Расстались мы совершенно дружески. Мы объяснили заседателю, что наше влияние едва ли должно быть принимаемо в расчет в этом случае…
— А ведь сразил он вас, признайтесь, — сказал дорогой мой товарищ, молчавший почти все время нашего разговора.
— Признаюсь охотно, — ответил я. Действительно, вторая половина нашей беседы произвела на меня сильное впечатление.
— И главное, чем сразил, — продолжал мой приятель, — вы говорили то, что должен был говорить он, а он — то, что, в сущности, должны были сказать вы…
И это было вполне справедливо. Короткий разговор с заседателем отбросил опять мое настроение в область того нейтралитета, который по какому-то инстинкту признала за нами сама среда… Но что же делать? Живому человеку трудно ограничиться ролью свидетеля, когда жизнь кругом кипит борьбой… Печать? корреспонденции? освещение общих условий? Долго, далеко, неверно!..
Остальную дорогу мы оба шли молча. По сторонам тихо переливались огни сквозь ледяные окна… Слободка кончала обычным порядком свой бесхитростный день, не задаваясь ни думами, ни вопросами… Она жила как могла, и нам выпала роль безучастных свидетелей этой жизни. И никогда еще эта роль не казалась мне такой тяжелой…

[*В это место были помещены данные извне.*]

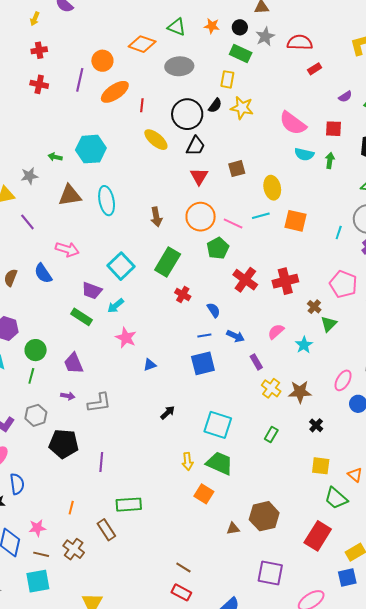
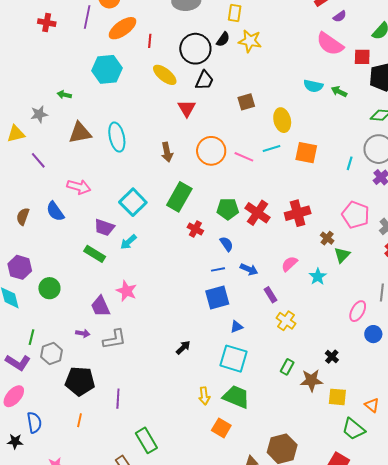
purple semicircle: (345, 97) -> (340, 16), moved
pink semicircle: (293, 123) -> (330, 44), moved
red square: (334, 129) -> (362, 57), moved
cyan hexagon: (91, 149) -> (107, 69), moved
green arrow: (330, 160) -> (339, 92), turned -70
red triangle: (199, 176) -> (187, 108), moved
green pentagon: (218, 248) -> (228, 209), moved, turned 30
pink star: (126, 338) -> (126, 291), moved
purple trapezoid: (74, 363) -> (100, 306), moved
blue triangle: (150, 365) -> (236, 327), moved
green line: (31, 376) -> (31, 337), moved
brown star: (300, 392) -> (311, 380), moved
green rectangle: (129, 505) -> (146, 440), turned 65
orange line: (71, 508) -> (79, 420), moved

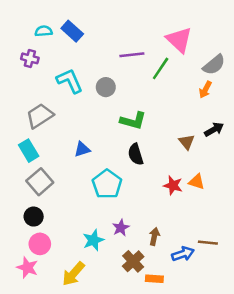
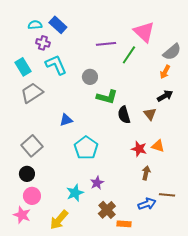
purple cross: (30, 58) -> (43, 43), moved
gray circle: (106, 87) -> (90, 77), moved
black arrow: (214, 129) -> (165, 96), moved
cyan rectangle: (29, 151) -> (23, 67), moved
black semicircle: (136, 154) -> (124, 115), moved
brown arrow: (154, 236) -> (146, 173), moved

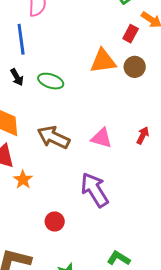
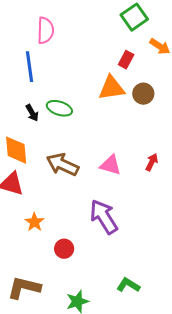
red rectangle: (131, 34) -> (126, 60), moved
black arrow: (17, 77) -> (32, 113), moved
orange star: (23, 180) -> (34, 222), moved

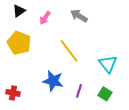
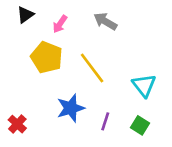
yellow pentagon: (19, 43) -> (47, 57), moved
blue star: (53, 81) -> (71, 108), turned -30
red cross: (13, 93) -> (17, 124), turned 32

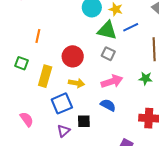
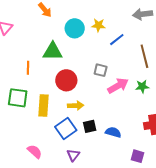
green triangle: (107, 30) -> (53, 51), moved
green square: (21, 63) -> (18, 98), size x1.5
pink arrow: (112, 81) -> (118, 86), moved
blue semicircle: (108, 105) -> (113, 132), moved
black square: (84, 121) -> (90, 126), moved

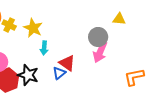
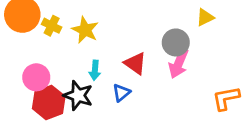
yellow triangle: (119, 19) -> (205, 17), turned -32
cyan arrow: (44, 48) -> (95, 70), moved
red triangle: (67, 63) -> (135, 63), moved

На улице нас остановил Козловский, который дожидался у своих ворот, чтобы узнать о результатах переговоров наших с заседателем… Умный поляк выслушал внимательно наш рассказ и сказал с убеждением:
— А что вы думаете: ей-богу, это правда! Что нужно этому Степану, в самом деле? Какое у него шило сидит, что он эту кашу заварил? Не поверю я, что это он из-за якутов.
Я рассказал то, что знал сам. Вспомнил Дальнюю заимку, болезненный приступ Степана ночью над озером, его жалобы на пустоту жизни, его порывания на прииски, от которых его удерживало упорное сопротивление Маруси…
— Мудрено все это, — задумчиво сказал Козловский и прибавил решительно: — Ну, помяните мое слово, долго это все равно не протянется… А я был у вас: там теперь поп в гостях… Чего они святить собираются?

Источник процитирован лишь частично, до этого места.